**Stored data entries**
►

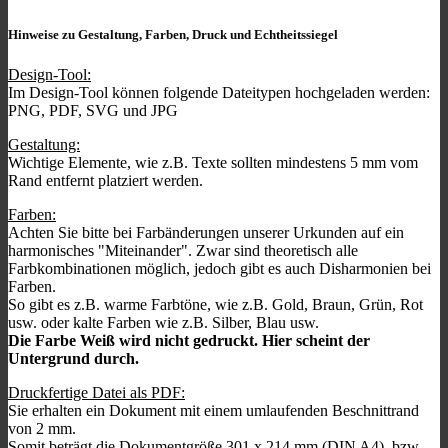
Hinweise zu Gestaltung, Farben, Druck und Echtheitssiegel
Design-Tool:
Im Design-Tool können folgende Dateitypen hochgeladen werden:
PNG, PDF, SVG und JPG
Gestaltung:
Wichtige Elemente, wie z.B. Texte sollten mindestens 5 mm vom
Rand entfernt platziert werden.
Farben:
Achten Sie bitte bei Farbänderungen unserer Urkunden auf ein
harmonisches "Miteinander". Zwar sind theoretisch alle
Farbkombinationen möglich, jedoch gibt es auch Disharmonien bei
Farben.
So gibt es z.B. warme Farbtöne, wie z.B. Gold, Braun, Grün, Rot
usw. oder kalte Farben wie z.B. Silber, Blau usw.
Die Farbe Weiß wird nicht gedruckt. Hier scheint der
Untergrund durch.
Druckfertige Datei als PDF:
Sie erhalten ein Dokument mit einem umlaufenden Beschnittrand
von 2 mm.
Somit beträgt die Dokumentgröße 301 x 214 mm (DIN A4), bzw.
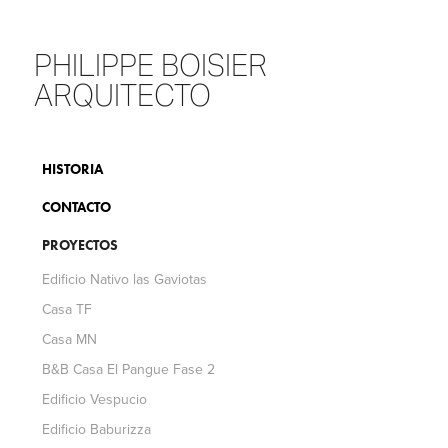
PHILIPPE BOISIER 
ARQUITECTO
HISTORIA
CONTACTO
PROYECTOS
Edificio Nativo las Gaviotas
Casa TF
Casa MN
B&B Casa El Pangue Fase 2
Edificio Vespucio
Edificio Baburizza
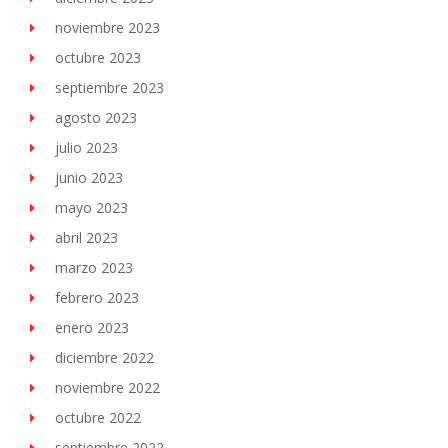
noviembre 2023
octubre 2023
septiembre 2023
agosto 2023
julio 2023
junio 2023
mayo 2023
abril 2023
marzo 2023
febrero 2023
enero 2023
diciembre 2022
noviembre 2022
octubre 2022
septiembre 2022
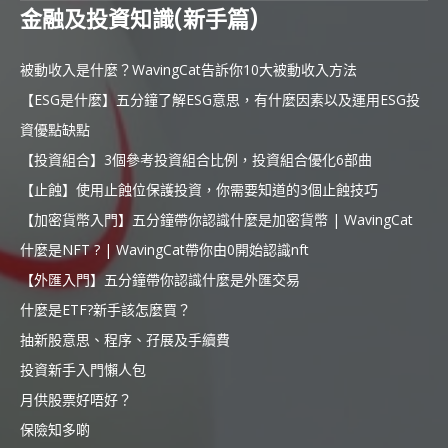
金融及投資知識(新手篇)
被動收入是什麼？WavingCat告訴你10大被動收入方法
【ESG是什麼】五分鐘了解ESG意思，有什麼因素以及運用ESG投
資優點缺點
【投資組合】3個參考投資組合比例，投資組合優化6部曲
【止蝕】使用止蝕位保護投資，你需要知道的3個止蝕技巧
【加密貨幣入門】五分鐘帶你認識什麼是加密貨幣 | WavingCat
什麼是NFT ? | WavingCat帶你由0開始認識nft
【外匯入門】五分鐘帶你認識什麼是外匯交易
什麼是ETF?新手該怎麼買？
抽新股意思、程序、孖展及手續費
投資新手入門懶人包
月供股票好唔好？
保險知多啲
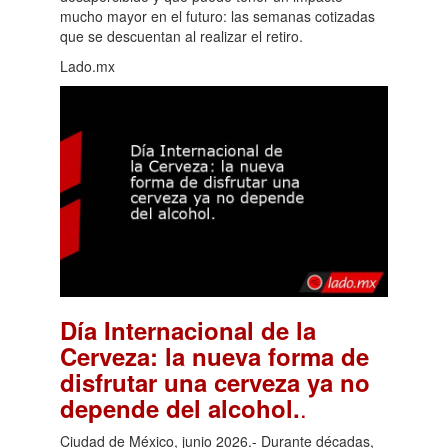
mucho mayor en el futuro: las semanas cotizadas
que se descuentan al realizar el retiro.
Lado.mx
Día Internacional de la
Cerveza: la nueva forma de
disfrutar una cerveza ya no
.
depende del alcohol.
Ciudad de México, junio 2026.- Durante décadas,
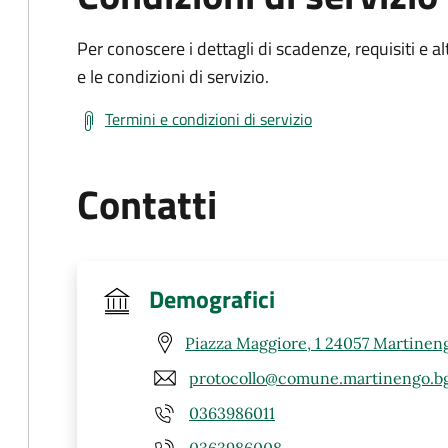
Per conoscere i dettagli di scadenze, requisiti e al
e le condizioni di servizio.
Termini e condizioni di servizio
Contatti
Demografici
Piazza Maggiore, 1 24057 Martinen
protocollo@comune.martinengo.bg
0363986011
0363986008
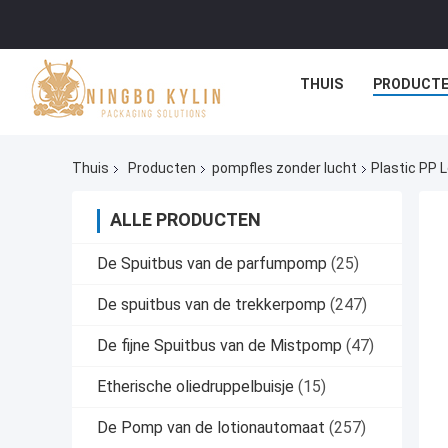
THUIS
PRODUCT
Thuis
Producten
pompfles zonder lucht
Plastic PP 
ALLE PRODUCTEN
De Spuitbus van de parfumpomp
(25)
De spuitbus van de trekkerpomp
(247)
De fijne Spuitbus van de Mistpomp
(47)
Etherische oliedruppelbuisje
(15)
De Pomp van de lotionautomaat
(257)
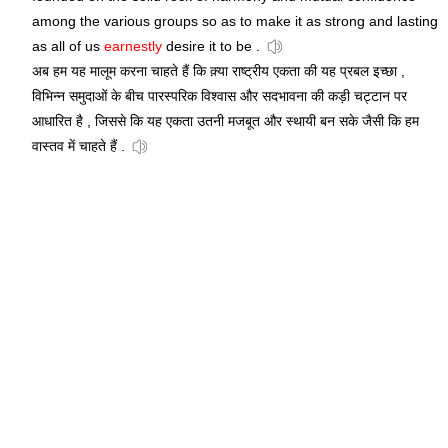
among the various groups so as to make it as strong and lasting
as all of us
earnestly
desire it to be .
अब हम यह मालूम करना चाहते हैं कि क़्या राष्ट्रीय एकता की यह प्रबल इच्छा ,
विभिन्न समुदाओं के बीच पारस्परिक विश्वास और सदभावना की कड़ी चट्टान पर
आधारित है , जिससे कि यह एकता उतनी मजबूत और स्थायी बन सके जैसी कि हम
वास्तव में चाहते हैं .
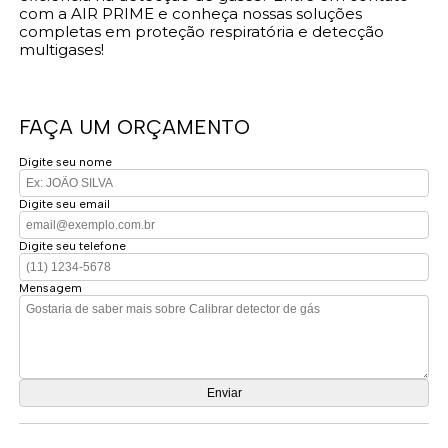
com a AIR PRIME e conheça nossas soluções
completas em proteção respiratória e detecção
multigases!
FAÇA UM ORÇAMENTO
Digite seu nome
Digite seu email
Digite seu telefone
Mensagem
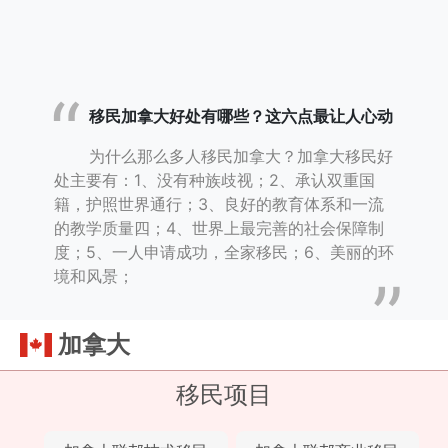
移民加拿大好处有哪些？这六点最让人心动
为什么那么多人移民加拿大？加拿大移民好
处主要有：1、没有种族歧视；2、承认双重国
籍，护照世界通行；3、良好的教育体系和一流
的教学质量四；4、世界上最完善的社会保障制
度；5、一人申请成功，全家移民；6、美丽的环
境和风景；
加拿大
移民项目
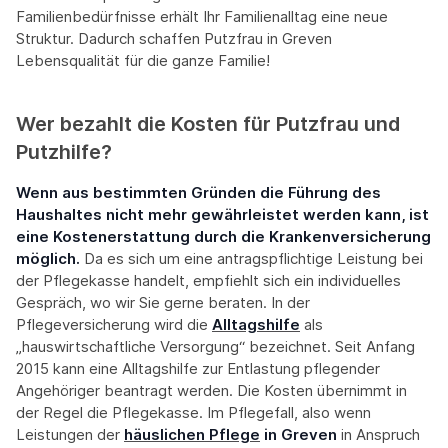
Familienbedürfnisse erhält Ihr Familienalltag eine neue
Struktur. Dadurch schaffen Putzfrau in Greven
Lebensqualität für die ganze Familie!
Wer bezahlt die Kosten für Putzfrau und
Putzhilfe?
Wenn aus bestimmten Gründen die Führung des
Haushaltes nicht mehr gewährleistet werden kann, ist
eine Kostenerstattung durch die Krankenversicherung
möglich.
Da es sich um eine antragspflichtige Leistung bei
der Pflegekasse handelt, empfiehlt sich ein individuelles
Gespräch, wo wir Sie gerne beraten. In der
Pflegeversicherung wird die
Alltagshilfe
als
„hauswirtschaftliche Versorgung“ bezeichnet. Seit Anfang
2015 kann eine Alltagshilfe zur Entlastung pflegender
Angehöriger beantragt werden. Die Kosten übernimmt in
der Regel die Pflegekasse. Im Pflegefall, also wenn
Leistungen der
häuslichen Pflege
in Greven
in Anspruch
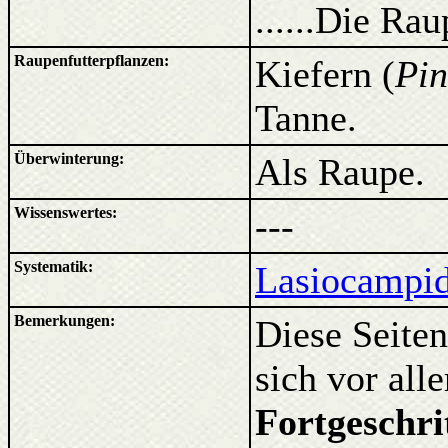
......Die Ra
Raupenfutterpflanzen:
Kiefern (
Pin
Tanne.
Überwinterung:
Als Raupe.
Wissenswertes:
---
Systematik:
Lasiocampid
Bemerkungen:
Diese Seiten
sich vor al
Fortgeschri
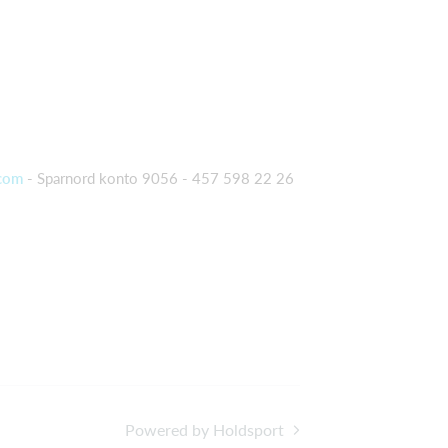
com
- Sparnord konto 9056 - 457 598 22 26
Powered by Holdsport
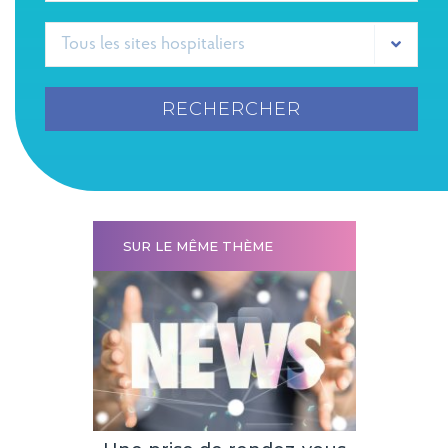
RECHERCHER
SUR LE MÊME THÈME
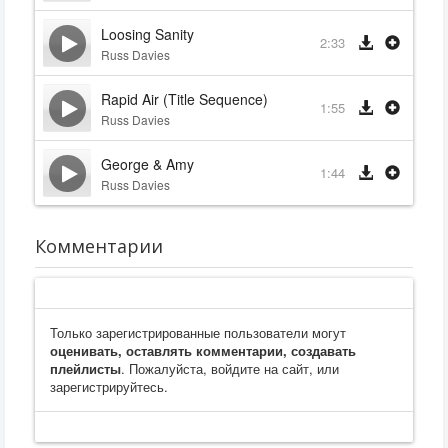
Loosing Sanity
2:33
Russ Davies
Rapid Air (Title Sequence)
1:55
Russ Davies
George & Amy
1:44
Russ Davies
Комментарии
Только зарегистрированные пользователи могут
оценивать, оставлять комментарии, создавать
плейлисты
. Пожалуйста, войдите на сайт, или
зарегистрируйтесь.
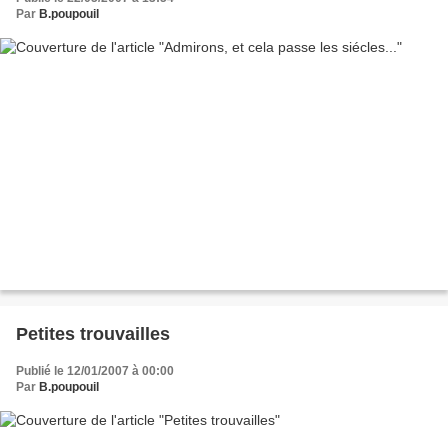
Par
B.poupouil
Petites trouvailles
Publié le 12/01/2007 à 00:00
Par
B.poupouil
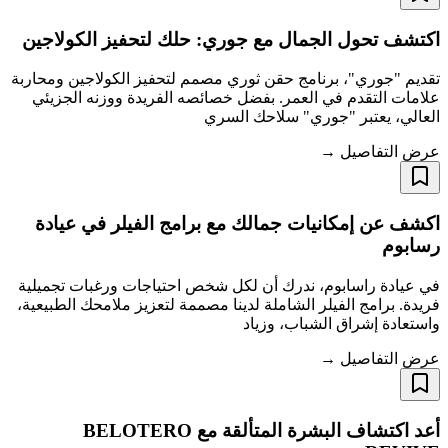
اكتشف تحول الجمال مع جوري: حلك لتحفيز الكولاجين
تقديم "جوري"، برنامج حقن ثوري مصمم لتحفيز الكولاجين ومحاربة
علامات التقدم في العمر. بفضل خصائصه الفريدة ووزنه الجزيئي
العالي، يعتبر "جوري" سلاحك السري
عرض التفاصيل →
اكشف عن إمكانيات جمالك مع برامج الفيلر في عيادة
رسابوم
في عيادة راسابوم، ندرك أن لكل شخص احتياجات ورغبات تجميلية
فريدة. برامج الفيلر الشاملة لدينا مصممة لتعزيز ملامحك الطبيعية،
واستعادة إشراق الشباب، وزياد
عرض التفاصيل →
أعد اكتشاف البشرة المتألقة مع BELOTERO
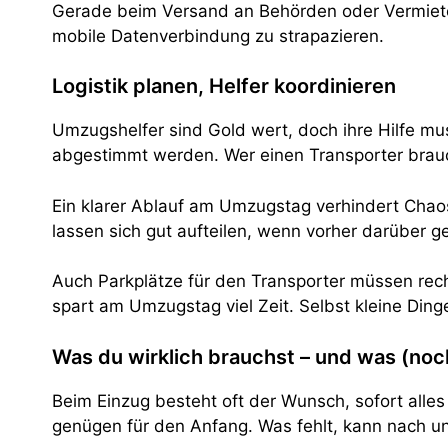
Gerade beim Versand an Behörden oder Vermieter
mobile Datenverbindung zu strapazieren.
Logistik planen, Helfer koordinieren
Umzugshelfer sind Gold wert, doch ihre Hilfe mu
abgestimmt werden. Wer einen Transporter braucht
Ein klarer Ablauf am Umzugstag verhindert Chao
lassen sich gut aufteilen, wenn vorher darüber g
Auch Parkplätze für den Transporter müssen rech
spart am Umzugstag viel Zeit. Selbst kleine Din
Was du wirklich brauchst – und was (noc
Beim Einzug besteht oft der Wunsch, sofort alles 
genügen für den Anfang. Was fehlt, kann nach u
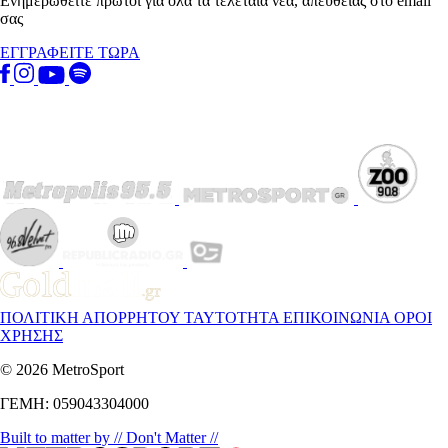
Ενημερωθείτε πρώτοι για όλα τα τελεταία νέα, απευθείας στο email
σας
ΕΓΓΡΑΦΕΙΤΕ ΤΩΡΑ
ΠΟΛΙΤΙΚΗ ΑΠΟΡΡΗΤΟΥ
ΤΑΥΤΟΤΗΤΑ
ΕΠΙΚΟΙΝΩΝΙΑ
ΟΡΟΙ
ΧΡΗΣΗΣ
© 2026 MetroSport
ΓΕΜΗ: 059043304000
Built to matter by // Don't Matter //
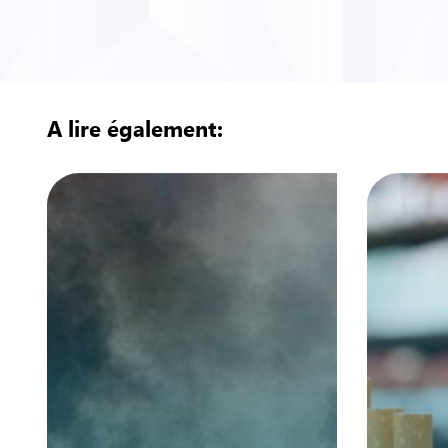
A lire également:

◄

**WORK REQUIRED**
Leaving out the pictures, repeat the data above exactly.

**ANSWER TO THIS EXERCISE**
Hinweise zu Gestaltung, Farben, Druck und Echtheitssiegel
Design-Tool:
Im Design-Tool können folgende Dateitypen hochgeladen werden:
PNG, PDF, SVG und JPG
Gestaltung:
Wichtige Elemente, wie z.B. Texte sollten mindestens 5 mm vom
Rand entfernt platziert werden.
Farben:
Achten Sie bitte bei Farbänderungen unserer Urkunden auf ein
harmonisches "Miteinander". Zwar sind theoretisch alle
Farbkombinationen möglich, jedoch gibt es auch Disharmonien bei
Farben.
So gibt es z.B. warme Farbtöne, wie z.B. Gold, Braun, Grün, Rot
usw. oder kalte Farben wie z.B. Silber, Blau usw.
Die Farbe Weiß wird nicht gedruckt. Hier scheint der
Untergrund durch.
Druckfertige Datei als PDF:
Sie erhalten ein Dokument mit einem umlaufenden Beschnittrand
von 2 mm.
Somit beträgt die Dokumentgröße 301 x 214 mm (DIN A4), bzw.
PHILIPPE BOISIER 
ARQUITECTO
HISTORIA
CONTACTO
PROYECTOS
Edificio Nativo las Gaviotas
Casa TF
Casa MN
B&B Casa El Pangue Fase 2
Edificio Vespucio
Edificio Baburizza
noviembre 2023
octubre 2023
septiembre 2023
agosto 2023
julio 2023
junio 2023
mayo 2023
abril 2023
marzo 2023
febrero 2023
enero 2023
diciembre 2022
noviembre 2022
octubre 2022
septiembre 2022
金融及投資知識(新手篇)
被動收入是什麼？WavingCat告訴你10大被動收入方法
【ESG是什麼】五分鐘了解ESG意思，有什麼因素以及運用ESG投
資優點缺點
【投資組合】3個參考投資組合比例，投資組合優化6部曲
【止蝕】使用止蝕位保護投資，你需要知道的3個止蝕技巧
【加密貨幣入門】五分鐘帶你認識什麼是加密貨幣 | WavingCat
什麼是NFT ? | WavingCat帶你由0開始認識nft
【外匯入門】五分鐘帶你認識什麼是外匯交易
什麼是ETF?新手該怎麼買？
抽新股意思、程序、孖展及手續費
投資新手入門懶人包
月供股票好唔好？
保險知多啲
mucho mayor en el futuro: las semanas cotizadas
que se descuentan al realizar el retiro.
Lado.mx
Día Internacional de la
Cerveza: la nueva forma de
disfrutar una cerveza ya no
.
depende del alcohol.
Ciudad de México, junio 2026.- Durante décadas,
Per conoscere i dettagli di scadenze, requisiti e al
e le condizioni di servizio.
Termini e condizioni di servizio
Contatti
Demografici
Piazza Maggiore, 1 24057 Martinen
protocollo@comune.martinengo.bg
0363986011
0363986008
THUIS
PRODUCT
Thuis
Producten
pompfles zonder lucht
Plastic PP 
ALLE PRODUCTEN
De Spuitbus van de parfumpomp
(25)
De spuitbus van de trekkerpomp
(247)
De fijne Spuitbus van de Mistpomp
(47)
Etherische oliedruppelbuisje
(15)
De Pomp van de lotionautomaat
(257)
among the various groups so as to make it as strong and lasting
as all of us
earnestly
desire it to be .
अब हम यह मालूम करना चाहते हैं कि क़्या राष्ट्रीय एकता की यह प्रबल इच्छा ,
विभिन्न समुदाओं के बीच पारस्परिक विश्वास और सदभावना की कड़ी चट्टान पर
आधारित है , जिससे कि यह एकता उतनी मजबूत और स्थायी बन सके जैसी कि हम
वास्तव में चाहते हैं .
com a AIR PRIME e conheça nossas soluções
completas em proteção respiratória e detecção
multigases!
FAÇA UM ORÇAMENTO
Digite seu nome
Digite seu email
Digite seu telefone
Mensagem
移民加拿大好处有哪些？这六点最让人心动
为什么那么多人移民加拿大？加拿大移民好
处主要有：1、没有种族歧视；2、承认双重国
籍，护照世界通行；3、良好的教育体系和一流
的教学质量四；4、世界上最完善的社会保障制
度；5、一人申请成功，全家移民；6、美丽的环
境和风景；
加拿大
移民项目
Familienbedürfnisse erhält Ihr Familienalltag eine neue
Struktur. Dadurch schaffen Putzfrau in Greven
Lebensqualität für die ganze Familie!
Wer bezahlt die Kosten für Putzfrau und
Putzhilfe?
Wenn aus bestimmten Gründen die Führung des
Haushaltes nicht mehr gewährleistet werden kann, ist
eine Kostenerstattung durch die Krankenversicherung
möglich.
Da es sich um eine antragspflichtige Leistung bei
der Pflegekasse handelt, empfiehlt sich ein individuelles
Gespräch, wo wir Sie gerne beraten. In der
Pflegeversicherung wird die
Alltagshilfe
als
„hauswirtschaftliche Versorgung“ bezeichnet. Seit Anfang
2015 kann eine Alltagshilfe zur Entlastung pflegender
Angehöriger beantragt werden. Die Kosten übernimmt in
der Regel die Pflegekasse. Im Pflegefall, also wenn
Leistungen der
häuslichen Pflege
in Greven
in Anspruch
......Die Ra
Raupenfutterpflanzen:
Kiefern (
Pin
Tanne.
Überwinterung:
Als Raupe.
Wissenswertes:
---
Systematik:
Lasiocampid
Bemerkungen:
Diese Seiten
sich vor al
Fortgeschri
com
- Sparnord konto 9056 - 457 598 22 26
Powered by Holdsport
RECHERCHER
SUR LE MÊME THÈME
Loosing Sanity
2:33
Russ Davies
Rapid Air (Title Sequence)
1:55
Russ Davies
George & Amy
1:44
Russ Davies
Комментарии
Только зарегистрированные пользователи могут
оценивать, оставлять комментарии, создавать
плейлисты
. Пожалуйста, войдите на сайт, или
зарегистрируйтесь.
Par
B.poupouil
Petites trouvailles
Publié le 12/01/2007 à 00:00
Par
B.poupouil
اكتشف تحول الجمال مع جوري: حلك لتحفيز الكولاجين
تقديم "جوري"، برنامج حقن ثوري مصمم لتحفيز الكولاجين ومحاربة
علامات التقدم في العمر. بفضل خصائصه الفريدة ووزنه الجزيئي
العالي، يعتبر "جوري" سلاحك السري
عرض التفاصيل →
اكشف عن إمكانيات جمالك مع برامج الفيلر في عيادة
رسابوم
في عيادة راسابوم، ندرك أن لكل شخص احتياجات ورغبات تجميلية
فريدة. برامج الفيلر الشاملة لدينا مصممة لتعزيز ملامحك الطبيعية،
واستعادة إشراق الشباب، وزياد
عرض التفاصيل →
أعد اكتشاف البشرة المتألقة مع BELOTERO
Gerade beim Versand an Behörden oder Vermieter
mobile Datenverbindung zu strapazieren.
Logistik planen, Helfer koordinieren
Umzugshelfer sind Gold wert, doch ihre Hilfe mu
abgestimmt werden. Wer einen Transporter braucht
Ein klarer Ablauf am Umzugstag verhindert Chao
lassen sich gut aufteilen, wenn vorher darüber g
Auch Parkplätze für den Transporter müssen rech
spart am Umzugstag viel Zeit. Selbst kleine Din
Was du wirklich brauchst – und was (noc
Beim Einzug besteht oft der Wunsch, sofort alles 
genügen für den Anfang. Was fehlt, kann nach u
Ενημερωθείτε πρώτοι για όλα τα τελεταία νέα, απευθείας στο email
σας
ΕΓΓΡΑΦΕΙΤΕ ΤΩΡΑ
ΠΟΛΙΤΙΚΗ ΑΠΟΡΡΗΤΟΥ
ΤΑΥΤΟΤΗΤΑ
ΕΠΙΚΟΙΝΩΝΙΑ
ΟΡΟΙ
ΧΡΗΣΗΣ
© 2026 MetroSport
ΓΕΜΗ: 059043304000
Built to matter by // Don't Matter //
A lire également:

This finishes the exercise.